本発明は、電動パワーステアリング装置に関するものである。
近年、車両用パワーステアリング装置として、モータを駆動源とする電動パワーステアリング装置(EPS)が広く採用されるようになっている。そして、こうしたEPSの多くでは、その補償制御の一つとして、ステアリングを中立位置に復帰させるためのステアリング戻し制御(ハンドル戻し補償制御)が行われている。

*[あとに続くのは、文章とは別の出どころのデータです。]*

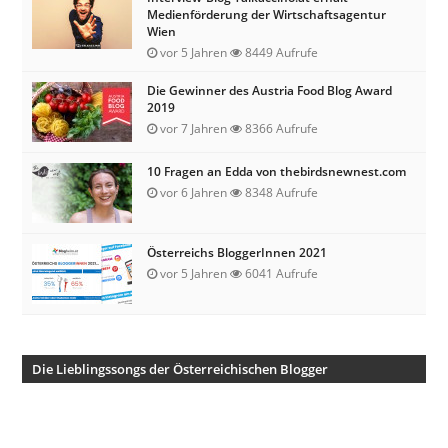
Medienförderung der Wirtschaftsagentur
Wien
vor 5 Jahren
8449 Aufrufe
Die Gewinner des Austria Food Blog Award
2019
vor 7 Jahren
8366 Aufrufe
10 Fragen an Edda von thebirdsnewnest.com
vor 6 Jahren
8348 Aufrufe
Österreichs BloggerInnen 2021
vor 5 Jahren
6041 Aufrufe
Die Lieblingssongs der Österreichischen Blogger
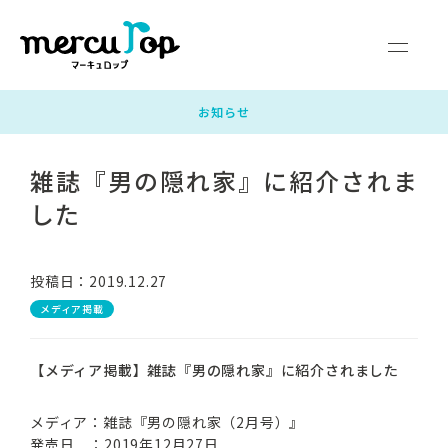
マーキュロップとは
富士山の天然水
ウォーターサーバー
料金・サポート
よくあるご質問
企業情報
お知らせ
雑誌『男の隠れ家』に紹介されま
サービス対応エリア
お申し込みガイド
お問い合わせ
した
新規お申し込み
投稿日：2019.12.27
マイページログイン
メディア掲載
【メディア掲載】雑誌『男の隠れ家』に紹介されました
メディア：雑誌『男の隠れ家（2月号）』
発売日 ：2019年12月27日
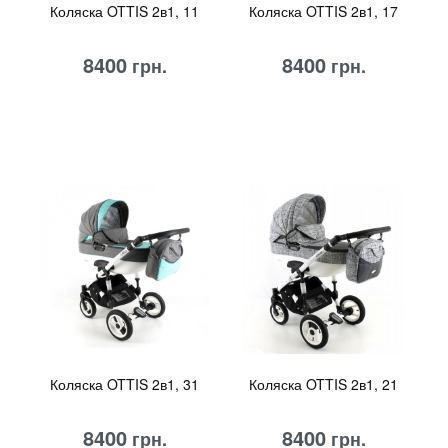
Коляска OTTIS 2в1, 11
Коляска OTTIS 2в1, 17
8400
8400
грн.
грн.
Коляска OTTIS 2в1, 31
Коляска OTTIS 2в1, 21
8400
8400
грн.
грн.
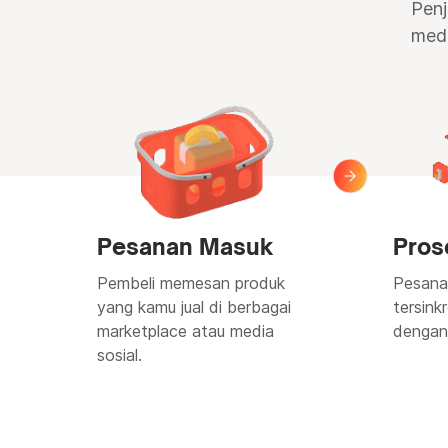
Penj
medi
Pesanan Masuk
Pros
Pembeli memesan produk
Pesana
yang kamu jual di berbagai
tersink
marketplace atau media
dengan
sosial.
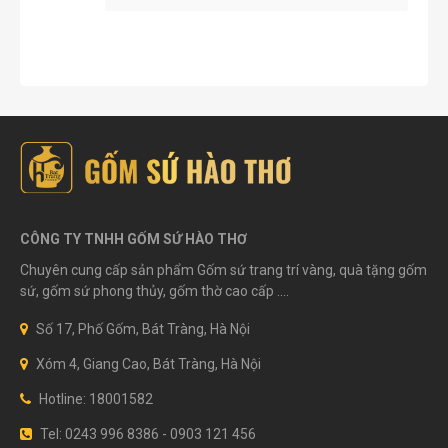
CÔNG TY TNHH GỐM SỨ HÀO THƠ
Chuyên cung cấp sản phẩm Gốm sứ trang trí vàng, quà tặng gốm
sứ, gốm sứ phong thủy, gốm thờ cao cấp ....
Số 17, Phố Gốm, Bát Tràng, Hà Nội
Xóm 4, Giang Cao, Bát Tràng, Hà Nội
Hotline: 18001582
Tel: 0243 996 8386 - 0903 121 456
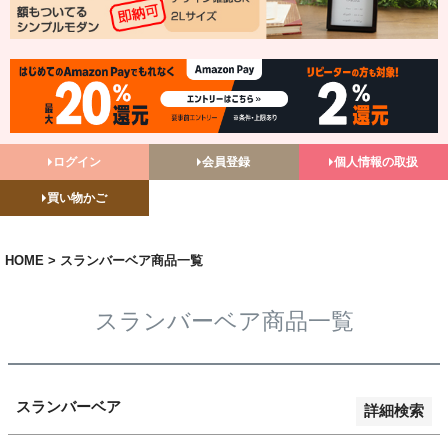
バンドル販売
予約商品
予約商品のみを表示
並び順
ログイン
会員登録
個人情報の取扱
新着順
買い物かご
登録順
価格が安い順
価格が高い順
HOME
スランバーベア商品一覧
優先度順
レビュー順
スランバーベア商品一覧
キーワードヒット順
検索
スランバーベア
詳細検索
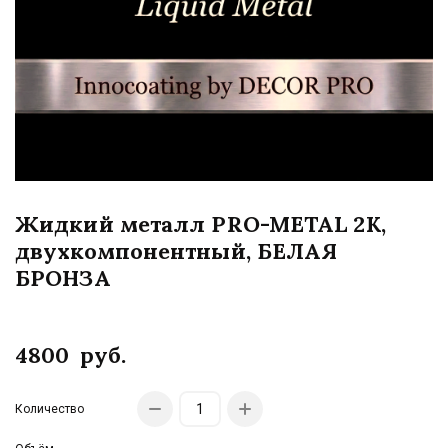
Жидкий металл PRO-METAL 2K,
двухкомпонентный, БЕЛАЯ
БРОНЗА
4800
руб.
Количество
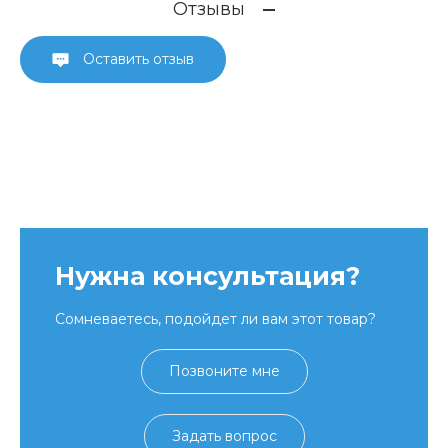
Отзывы
Оставить отзыв
Нужна консультация?
Сомневаетесь, подойдет ли вам этот товар?
Позвоните мне
Задать вопрос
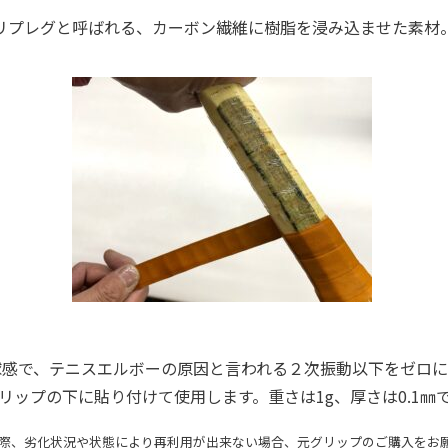
リプレグと呼ばれる、カーボン繊維に樹脂を浸み込ませた素材
球感で、テニスエルボーの原因と言われる２次振動以下をゼロに
リップの下に貼り付けて使用します。重さは1g、厚さは0.1㎜
際、劣化状況や状態により再利用が出来ない場合、元グリップのご購入をお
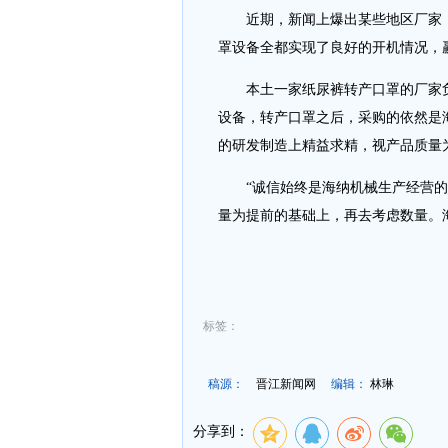
近期，新闻上爆出某些地区厂家，
罩设备全都实现了良好的开机情况，
本土一家纸尿裤转产口罩的厂家负
设备，转产口罩之后，采购的依然是
的研发制造上精益求精，视产品质量
“诚信始终是海纳机械生产经营的
量为提前的基础上，再去考虑数量。
标签：
稿源：
晋江新闻网
编辑：
林琳
分享到：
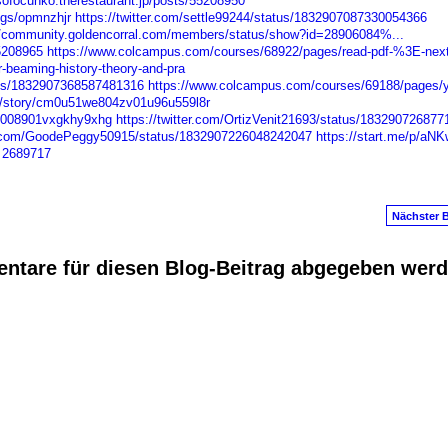
osofocunko.therestaurant.jp/posts/55208950
ogs/opmnzhjr
https://twitter.com/settle99244/status/1832907087330054366
//community.goldencorral.com/members/status/show?id=28906084%...
55208965
https://www.colcampus.com/courses/68922/pages/read-pdf-%3E-next
-beaming-history-theory-and-pra
atus/1832907368587481316
https://www.colcampus.com/courses/69188/pages/y
.me/story/cm0u51we804zv01u96u559l8r
51008901vxgkhy9xhg
https://twitter.com/OrtizVenit21693/status/18329072687
er.com/GoodePeggy50915/status/1832907226048242047
https://start.me/p/aNK
2689717
Nächster B
ntare für diesen Blog-Beitrag abgegeben wer
anus
. Powered by
E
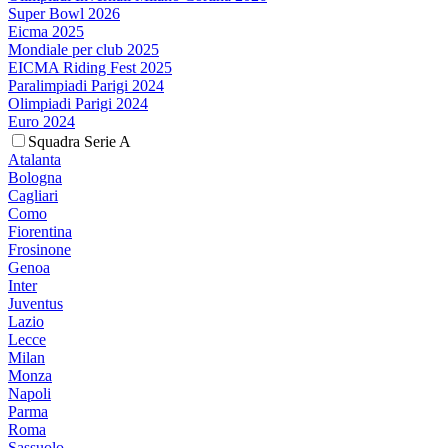
Super Bowl 2026
Eicma 2025
Mondiale per club 2025
EICMA Riding Fest 2025
Paralimpiadi Parigi 2024
Olimpiadi Parigi 2024
Euro 2024
Squadra Serie A
Atalanta
Bologna
Cagliari
Como
Fiorentina
Frosinone
Genoa
Inter
Juventus
Lazio
Lecce
Milan
Monza
Napoli
Parma
Roma
Sassuolo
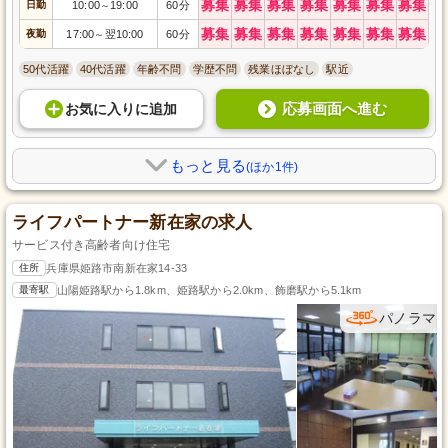
募集
募集
募集
募集
募集
募集
募集
日勤
10:00
19:00
60分
～
募集
募集
募集
募集
募集
募集
募集
夜勤
17:00
翌10:00
60分
～
50代活躍
40代活躍
年齢不問
学歴不問
残業ほぼなし
駅近
応募画面へ進む
お気に入り
に
追加
もっと見る
(ほか1件)
ライフパートナー新在家の求人
サービス付き高齢者向け住宅
住所
兵庫県姫路市南新在家14-33
最寄駅
山陽姫路駅から1.8km、姫路駅から2.0km、飾磨駅から5.1km
パノラマ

即ち、本来、走行中であれば、特段のステアリング操作を行わなくとも、ステアリングは、転舵輪に作用するセルフアライニングトルクによって、理論上、中立位置(操舵角ゼロ)まで復帰するはずである。しかしながら、EPSの場合、そのシステムの摩擦、例えば減速機構(ボール螺子やウォーム&ホイール等)の摩擦が、上記のような転舵輪に作用するセルフアライニングトルクを上回る場合があり、これにより、ステアリングが中立位置まで戻りきらない場合がある。
そこで、上記のようなステアリング戻し制御の実行により、ステアリング中立方向に作用する補償成分(ステアリング戻し補償量)を演算する。例えば、特許文献1に記載のEPSは、操舵角に基づき演算される操舵速度目標値と実際の操舵速度との偏差に基づくフィードバック制御の実行によりステアリング戻し制御を実行するための補償成分を演算する。そして、その補償成分をパワーアシスト制御の基礎成分である基本アシスト制御量に重畳することにより、ステアリングの速やかな中立位置への復帰を実現し、走行路面の状態に関わらず良好なステアリングの戻り性を確保することが可能となっている。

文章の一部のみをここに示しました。